5.2 Driving Circuit Design

Proper design is essential for reliability and performance.

• Current Limiting: Always use a series resistor or a constant-current driver to limit the forward current to the recommended continuous value (e.g., 10-20 mA for typical brightness). Exceeding the maximum ratings leads to severe light output degradation and premature failure.
• Thermal Management: The forward current must be derated as ambient temperature increases, as specified in the Absolute Maximum Ratings. Ensure adequate PCB copper area or other heatsinking if operating in high-temperature environments.
• Reverse Voltage Protection: The driving circuit should incorporate protection (e.g., a diode in series or parallel) to prevent the application of reverse voltage across the LED segments, which can damage them.
• Multiplexing: For multi-digit applications, this common-anode display is well-suited for multiplexed driving. The refresh rate must be high enough (typically >60 Hz) to avoid visible flicker.
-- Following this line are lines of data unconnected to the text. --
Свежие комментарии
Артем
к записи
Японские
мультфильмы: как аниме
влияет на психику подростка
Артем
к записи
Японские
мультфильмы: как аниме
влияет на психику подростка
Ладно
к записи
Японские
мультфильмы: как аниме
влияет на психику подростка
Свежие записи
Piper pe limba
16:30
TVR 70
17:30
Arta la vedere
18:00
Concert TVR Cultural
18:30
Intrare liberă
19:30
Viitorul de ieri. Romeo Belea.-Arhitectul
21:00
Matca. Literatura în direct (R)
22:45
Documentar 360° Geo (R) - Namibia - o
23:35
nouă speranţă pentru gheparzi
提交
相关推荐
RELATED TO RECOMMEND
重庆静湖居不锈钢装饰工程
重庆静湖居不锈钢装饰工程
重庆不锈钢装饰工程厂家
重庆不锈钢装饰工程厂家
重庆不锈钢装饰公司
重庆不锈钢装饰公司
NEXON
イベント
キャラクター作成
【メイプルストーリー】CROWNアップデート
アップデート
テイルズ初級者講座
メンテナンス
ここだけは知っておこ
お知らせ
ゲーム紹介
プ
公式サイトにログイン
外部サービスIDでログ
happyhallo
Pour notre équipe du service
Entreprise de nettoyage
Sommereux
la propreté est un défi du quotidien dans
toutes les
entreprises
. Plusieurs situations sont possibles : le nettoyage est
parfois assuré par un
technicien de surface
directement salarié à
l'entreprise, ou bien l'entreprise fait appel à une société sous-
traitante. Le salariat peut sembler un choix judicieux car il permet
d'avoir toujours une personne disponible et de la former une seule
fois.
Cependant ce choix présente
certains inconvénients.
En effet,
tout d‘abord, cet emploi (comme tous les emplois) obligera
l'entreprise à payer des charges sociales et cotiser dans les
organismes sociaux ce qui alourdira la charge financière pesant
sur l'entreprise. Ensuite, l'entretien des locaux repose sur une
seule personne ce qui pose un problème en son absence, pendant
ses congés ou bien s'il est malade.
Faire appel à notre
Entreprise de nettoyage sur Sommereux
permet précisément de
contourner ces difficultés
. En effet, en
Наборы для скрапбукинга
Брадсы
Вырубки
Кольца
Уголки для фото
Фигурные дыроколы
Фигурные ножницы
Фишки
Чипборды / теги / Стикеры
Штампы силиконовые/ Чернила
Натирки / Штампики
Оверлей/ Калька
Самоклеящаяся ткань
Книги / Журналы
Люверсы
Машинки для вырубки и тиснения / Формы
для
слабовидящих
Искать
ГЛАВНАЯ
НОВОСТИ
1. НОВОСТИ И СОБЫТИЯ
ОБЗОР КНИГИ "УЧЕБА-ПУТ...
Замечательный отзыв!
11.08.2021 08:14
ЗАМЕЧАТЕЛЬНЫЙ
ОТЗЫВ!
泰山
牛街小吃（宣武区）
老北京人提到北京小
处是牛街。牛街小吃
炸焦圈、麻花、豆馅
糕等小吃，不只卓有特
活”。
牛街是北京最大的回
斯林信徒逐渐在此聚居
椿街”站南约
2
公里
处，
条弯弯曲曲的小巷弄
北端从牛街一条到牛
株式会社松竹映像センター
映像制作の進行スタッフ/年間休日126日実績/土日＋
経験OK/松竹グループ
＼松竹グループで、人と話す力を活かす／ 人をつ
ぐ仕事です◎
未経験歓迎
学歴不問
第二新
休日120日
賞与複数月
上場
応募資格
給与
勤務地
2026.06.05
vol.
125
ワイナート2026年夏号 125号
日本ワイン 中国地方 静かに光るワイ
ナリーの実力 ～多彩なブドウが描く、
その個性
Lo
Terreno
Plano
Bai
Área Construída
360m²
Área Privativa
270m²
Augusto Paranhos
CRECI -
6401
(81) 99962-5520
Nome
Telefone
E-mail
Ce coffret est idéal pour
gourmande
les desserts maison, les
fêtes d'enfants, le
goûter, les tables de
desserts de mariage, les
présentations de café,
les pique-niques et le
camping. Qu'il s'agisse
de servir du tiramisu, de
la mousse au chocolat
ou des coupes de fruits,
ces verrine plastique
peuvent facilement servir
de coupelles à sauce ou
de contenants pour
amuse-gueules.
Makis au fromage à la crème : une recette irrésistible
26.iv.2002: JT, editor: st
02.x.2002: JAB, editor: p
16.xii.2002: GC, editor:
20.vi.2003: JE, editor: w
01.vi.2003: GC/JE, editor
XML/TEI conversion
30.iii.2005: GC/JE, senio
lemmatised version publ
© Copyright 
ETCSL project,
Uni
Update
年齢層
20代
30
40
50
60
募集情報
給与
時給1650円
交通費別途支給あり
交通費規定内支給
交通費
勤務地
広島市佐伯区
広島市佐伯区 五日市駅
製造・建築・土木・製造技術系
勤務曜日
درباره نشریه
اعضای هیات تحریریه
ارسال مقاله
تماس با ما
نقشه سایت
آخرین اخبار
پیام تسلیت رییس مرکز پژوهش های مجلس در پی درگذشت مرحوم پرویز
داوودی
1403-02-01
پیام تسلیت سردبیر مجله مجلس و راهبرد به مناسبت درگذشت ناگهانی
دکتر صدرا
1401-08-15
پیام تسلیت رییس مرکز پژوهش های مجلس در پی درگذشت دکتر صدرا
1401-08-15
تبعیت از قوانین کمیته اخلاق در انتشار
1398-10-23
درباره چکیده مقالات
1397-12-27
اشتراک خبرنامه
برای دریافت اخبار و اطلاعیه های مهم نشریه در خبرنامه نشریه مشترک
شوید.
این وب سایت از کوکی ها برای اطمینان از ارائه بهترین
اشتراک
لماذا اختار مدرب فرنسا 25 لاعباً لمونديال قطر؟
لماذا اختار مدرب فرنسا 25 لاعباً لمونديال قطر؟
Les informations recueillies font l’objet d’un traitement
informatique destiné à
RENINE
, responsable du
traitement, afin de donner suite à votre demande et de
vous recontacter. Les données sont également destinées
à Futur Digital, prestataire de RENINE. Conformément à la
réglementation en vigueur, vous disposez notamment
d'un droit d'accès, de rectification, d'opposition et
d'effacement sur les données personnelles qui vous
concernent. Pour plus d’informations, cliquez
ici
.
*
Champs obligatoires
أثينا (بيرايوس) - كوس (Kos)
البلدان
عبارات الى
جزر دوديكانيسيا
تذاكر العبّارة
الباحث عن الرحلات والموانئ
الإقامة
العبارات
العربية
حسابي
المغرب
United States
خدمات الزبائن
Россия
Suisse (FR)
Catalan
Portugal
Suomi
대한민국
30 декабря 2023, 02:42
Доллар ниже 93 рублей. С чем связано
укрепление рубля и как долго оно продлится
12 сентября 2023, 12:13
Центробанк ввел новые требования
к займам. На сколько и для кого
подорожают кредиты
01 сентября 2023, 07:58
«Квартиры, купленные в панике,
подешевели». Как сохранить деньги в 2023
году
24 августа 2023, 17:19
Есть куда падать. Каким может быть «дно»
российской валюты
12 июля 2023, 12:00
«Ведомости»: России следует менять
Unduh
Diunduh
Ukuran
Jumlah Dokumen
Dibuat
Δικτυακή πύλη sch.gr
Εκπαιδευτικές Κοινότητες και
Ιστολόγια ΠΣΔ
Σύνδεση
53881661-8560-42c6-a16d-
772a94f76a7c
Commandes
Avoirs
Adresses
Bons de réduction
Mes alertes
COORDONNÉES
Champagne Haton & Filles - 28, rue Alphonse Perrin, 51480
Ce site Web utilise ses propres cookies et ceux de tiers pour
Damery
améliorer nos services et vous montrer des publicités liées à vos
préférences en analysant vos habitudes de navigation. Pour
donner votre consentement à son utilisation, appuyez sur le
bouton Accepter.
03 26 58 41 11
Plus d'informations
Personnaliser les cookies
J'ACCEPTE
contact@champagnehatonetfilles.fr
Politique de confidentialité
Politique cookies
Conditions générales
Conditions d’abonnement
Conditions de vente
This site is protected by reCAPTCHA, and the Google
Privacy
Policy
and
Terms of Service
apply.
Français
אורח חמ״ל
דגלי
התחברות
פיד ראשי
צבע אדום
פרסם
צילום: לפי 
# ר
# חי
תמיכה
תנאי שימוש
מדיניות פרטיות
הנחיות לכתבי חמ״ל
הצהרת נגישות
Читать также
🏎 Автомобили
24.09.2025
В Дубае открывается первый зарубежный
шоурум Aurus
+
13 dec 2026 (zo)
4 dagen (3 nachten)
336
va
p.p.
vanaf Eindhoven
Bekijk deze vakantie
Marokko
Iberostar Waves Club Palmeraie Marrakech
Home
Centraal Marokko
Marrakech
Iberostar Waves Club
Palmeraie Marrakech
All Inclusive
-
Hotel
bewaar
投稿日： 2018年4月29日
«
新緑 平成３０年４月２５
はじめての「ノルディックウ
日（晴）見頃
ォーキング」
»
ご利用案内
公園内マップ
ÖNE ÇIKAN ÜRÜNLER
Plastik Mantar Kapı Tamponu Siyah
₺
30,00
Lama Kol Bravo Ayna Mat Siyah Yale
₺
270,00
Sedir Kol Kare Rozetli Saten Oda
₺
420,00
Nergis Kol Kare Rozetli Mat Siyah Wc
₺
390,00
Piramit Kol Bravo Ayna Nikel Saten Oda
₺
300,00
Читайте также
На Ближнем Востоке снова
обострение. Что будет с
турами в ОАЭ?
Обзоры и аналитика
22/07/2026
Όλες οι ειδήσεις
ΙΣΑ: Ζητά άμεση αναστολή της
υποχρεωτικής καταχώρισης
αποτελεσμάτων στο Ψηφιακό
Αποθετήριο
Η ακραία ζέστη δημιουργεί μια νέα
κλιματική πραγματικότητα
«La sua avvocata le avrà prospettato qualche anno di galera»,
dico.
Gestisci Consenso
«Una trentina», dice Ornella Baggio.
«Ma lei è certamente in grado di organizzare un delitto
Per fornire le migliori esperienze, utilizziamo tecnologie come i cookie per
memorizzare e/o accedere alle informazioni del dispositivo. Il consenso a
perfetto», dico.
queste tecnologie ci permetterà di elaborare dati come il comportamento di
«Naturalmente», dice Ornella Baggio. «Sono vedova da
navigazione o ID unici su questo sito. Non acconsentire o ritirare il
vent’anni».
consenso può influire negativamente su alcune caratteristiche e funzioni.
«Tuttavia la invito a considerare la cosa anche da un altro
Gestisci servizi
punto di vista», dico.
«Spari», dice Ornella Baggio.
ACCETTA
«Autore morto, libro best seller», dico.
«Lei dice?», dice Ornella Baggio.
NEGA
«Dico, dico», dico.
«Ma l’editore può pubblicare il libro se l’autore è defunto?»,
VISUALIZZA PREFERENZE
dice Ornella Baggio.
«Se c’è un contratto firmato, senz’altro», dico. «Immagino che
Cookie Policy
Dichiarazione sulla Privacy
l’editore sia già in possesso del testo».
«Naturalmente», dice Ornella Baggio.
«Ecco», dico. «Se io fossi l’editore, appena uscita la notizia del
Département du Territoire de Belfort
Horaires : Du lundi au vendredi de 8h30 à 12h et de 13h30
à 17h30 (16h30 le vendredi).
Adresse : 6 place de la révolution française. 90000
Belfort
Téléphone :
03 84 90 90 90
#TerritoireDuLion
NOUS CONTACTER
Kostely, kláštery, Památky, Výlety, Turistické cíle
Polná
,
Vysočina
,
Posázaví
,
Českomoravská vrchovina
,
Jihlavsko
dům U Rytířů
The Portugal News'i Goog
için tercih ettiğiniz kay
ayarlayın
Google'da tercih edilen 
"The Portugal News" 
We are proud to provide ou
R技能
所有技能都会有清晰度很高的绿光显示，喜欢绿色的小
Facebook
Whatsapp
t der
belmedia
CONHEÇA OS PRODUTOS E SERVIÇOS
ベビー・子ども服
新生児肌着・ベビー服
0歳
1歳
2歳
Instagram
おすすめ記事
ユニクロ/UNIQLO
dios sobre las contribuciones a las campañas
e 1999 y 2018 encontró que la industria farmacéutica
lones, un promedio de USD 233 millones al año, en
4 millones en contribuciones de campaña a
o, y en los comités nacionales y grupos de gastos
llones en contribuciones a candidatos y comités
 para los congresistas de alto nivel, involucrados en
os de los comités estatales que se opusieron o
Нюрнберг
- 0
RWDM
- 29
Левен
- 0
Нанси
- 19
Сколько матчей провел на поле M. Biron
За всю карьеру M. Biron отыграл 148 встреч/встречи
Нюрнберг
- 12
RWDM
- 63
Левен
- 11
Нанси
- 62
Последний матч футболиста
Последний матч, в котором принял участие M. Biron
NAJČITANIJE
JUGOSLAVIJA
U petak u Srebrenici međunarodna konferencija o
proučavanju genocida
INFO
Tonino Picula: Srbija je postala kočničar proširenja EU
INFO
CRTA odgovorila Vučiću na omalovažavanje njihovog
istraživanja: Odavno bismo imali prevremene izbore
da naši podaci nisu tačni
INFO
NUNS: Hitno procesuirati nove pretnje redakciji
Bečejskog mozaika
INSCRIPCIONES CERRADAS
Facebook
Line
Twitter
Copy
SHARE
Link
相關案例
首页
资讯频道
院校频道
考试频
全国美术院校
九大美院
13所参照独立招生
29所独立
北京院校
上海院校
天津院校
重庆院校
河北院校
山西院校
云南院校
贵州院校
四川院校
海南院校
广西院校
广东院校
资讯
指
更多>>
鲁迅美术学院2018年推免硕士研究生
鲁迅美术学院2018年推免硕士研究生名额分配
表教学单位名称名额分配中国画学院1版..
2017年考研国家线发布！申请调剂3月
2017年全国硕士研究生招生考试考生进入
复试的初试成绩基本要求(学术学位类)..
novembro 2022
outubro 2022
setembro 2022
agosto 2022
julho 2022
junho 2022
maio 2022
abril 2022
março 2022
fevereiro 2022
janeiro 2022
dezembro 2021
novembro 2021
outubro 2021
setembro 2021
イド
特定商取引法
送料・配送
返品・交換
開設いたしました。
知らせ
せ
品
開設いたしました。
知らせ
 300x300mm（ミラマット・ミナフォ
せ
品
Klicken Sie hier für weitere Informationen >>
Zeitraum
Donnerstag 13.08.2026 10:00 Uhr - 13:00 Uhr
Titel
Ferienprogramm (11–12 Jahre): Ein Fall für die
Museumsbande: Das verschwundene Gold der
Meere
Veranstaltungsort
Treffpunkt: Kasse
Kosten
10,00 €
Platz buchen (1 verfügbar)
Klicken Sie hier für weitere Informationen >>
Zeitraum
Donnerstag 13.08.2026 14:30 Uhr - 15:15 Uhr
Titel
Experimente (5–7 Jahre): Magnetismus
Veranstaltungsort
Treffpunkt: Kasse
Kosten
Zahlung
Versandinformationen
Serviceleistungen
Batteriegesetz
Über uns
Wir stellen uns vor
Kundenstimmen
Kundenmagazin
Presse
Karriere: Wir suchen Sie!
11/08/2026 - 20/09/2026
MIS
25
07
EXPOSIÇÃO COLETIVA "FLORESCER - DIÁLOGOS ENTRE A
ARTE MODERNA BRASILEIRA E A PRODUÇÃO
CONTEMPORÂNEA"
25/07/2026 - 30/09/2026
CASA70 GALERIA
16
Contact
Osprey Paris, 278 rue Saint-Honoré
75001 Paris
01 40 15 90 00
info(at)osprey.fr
5.3 Typical Application Scenarios

• Consumer Electronics: Digital clocks, microwave oven displays, audio equipment readouts.
• Instrumentation: Panel meters, test equipment, handheld measurement devices.
• Industrial Controls: Process control indicators, timer displays, counter readouts.
• Automotive Aftermarket: Non-critical interior displays (e.g., for audio systems).

6. Technical Comparison and Differentiation

Compared to other single-digit displays, the LTS-2807SKG-P offers specific advantages:

• vs. Older Red GaAsP/GaP Displays: The AlInGaP technology provides significantly higher luminous efficiency (more light output per mA), better high-temperature performance, and a more saturated green color.
• vs. Blue/White InGaN Displays: The green AlInGaP LED typically has a lower forward voltage (~2.4V vs. ~3.2V+ for InGaN), potentially simplifying power supply design in low-voltage systems.
• vs. Larger Digit Displays: The 0.2-inch size offers a balance between readability and board space savings, fitting between smaller 0.15-inch and larger 0.3-inch or 0.5-inch digits.
• vs. Non-binned Displays: The categorization for luminous intensity is a key differentiator for applications requiring uniform panel brightness, reducing the need for manual calibration or current adjustment per digit.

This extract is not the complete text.